Gradient descent in good times and bad
To find out why, we should take a closer look at the process behind the weight adjustments for clues. The aim of the weight adjustments is to minimise the error function, and the gradient descent method is used by default. In this process, the error function is a function of the weights. With perhaps 200 hidden layers and several tens of thousands of units, deep learning has a high-dimensional definition range. In effect, the dimension is equal to the number of weights or units. This function can have a lot of local minima and the gradient descent method (hopefully) takes us to one exact local minimum. Nevertheless, it is not easy to find out how far our local minimum differs from an absolute minimum. In practice, this is often not necessary, since we don’t need the absolute minimum to make good predictions – ‘just’ a sufficiently small local minimum.
A hiker in the Alps
Sometimes, however, this can pose a problem. The whole concept becomes a little easier to conceive if we only have two weights, namely an error function with a two-dimensional definition range and the real numbers (one dimensional) as the target range. We can then picture the graphene of this function as a mountainous landscape – perhaps comparable to the Alps. Let’s follow a hiker who starts walking from a random place in the Alps and is looking for water. They are expecting to find water at the hundred lowest points in the mountains. Using the gradient descent method, it would be a simple case of the hiker always going downhill and ending up in some valley (or a saddle point, which would also be OK). Since there are many valleys in the Alps, our hiker may get lucky and find water. Or they could end up at a local minimum that is much higher than the ones with water. The hiker’s success depends on their starting point, which is determined by the chosen starting weights.
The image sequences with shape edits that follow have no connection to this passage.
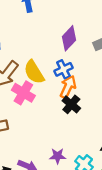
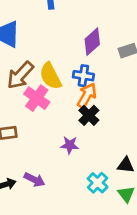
blue cross: (63, 69) -> (83, 76), turned 30
purple star: (58, 156) -> (70, 145), moved

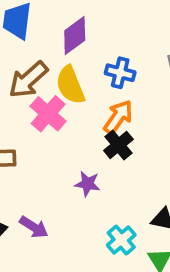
purple diamond: (92, 42) -> (75, 35), moved
blue cross: (83, 76) -> (120, 73), moved

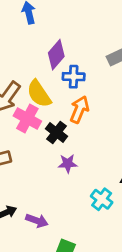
purple diamond: (75, 35) -> (56, 55), moved
black cross: (118, 145) -> (56, 132), moved
purple arrow: (34, 227) -> (37, 221), moved

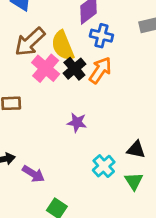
black cross: (56, 132) -> (74, 69), moved

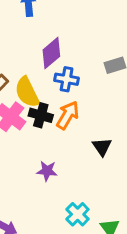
black cross: (74, 69) -> (41, 115), turned -30
black triangle: (136, 150) -> (102, 147), moved, turned 48

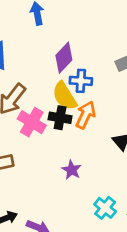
yellow semicircle: (27, 92) -> (65, 96), moved
purple star: (47, 171) -> (72, 170), turned 30

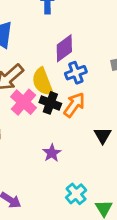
blue cross: (81, 81) -> (76, 73), turned -35
yellow semicircle: (65, 96) -> (42, 82), moved

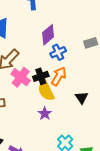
yellow semicircle: (42, 82) -> (46, 91), moved
black cross: (50, 103) -> (41, 76), turned -35

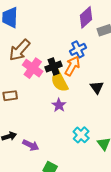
purple diamond: (48, 35) -> (86, 17), moved
blue cross: (58, 52) -> (78, 49), moved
A view from the helicopter
Our analogy, as well as practical experience, demonstrates that this approach has a clear weakness. That said, it is the best method we have at our disposal today. The problem for our hiker is that they are moving on the plane, which is, in a certain way, ‘in the dimension of the weights’. As a result, they lack important information about the structure of the landscape in which they are moving. If the hiker had a helicopter or a hot-air balloon, they could try to find a convenient starting point from above (i.e. from a higher perspective).
Contextual knowledge
Something similar is done in practice, where we try to use our contextual knowledge to achieve the right results. Specifically, learning methods are not used on a ‘greenfield’ basis, but within the framework of the subject-specific question. Here, we try to base our choice of starting weights on everything we already know beforehand.
Or send out a few hundred hikers
Of course, there is always the option of continually repeating the training run until the required level of quality is attained. This would be akin to sending out several hundred hikers, instead of just one. We would have done our job even if only one of them finds water.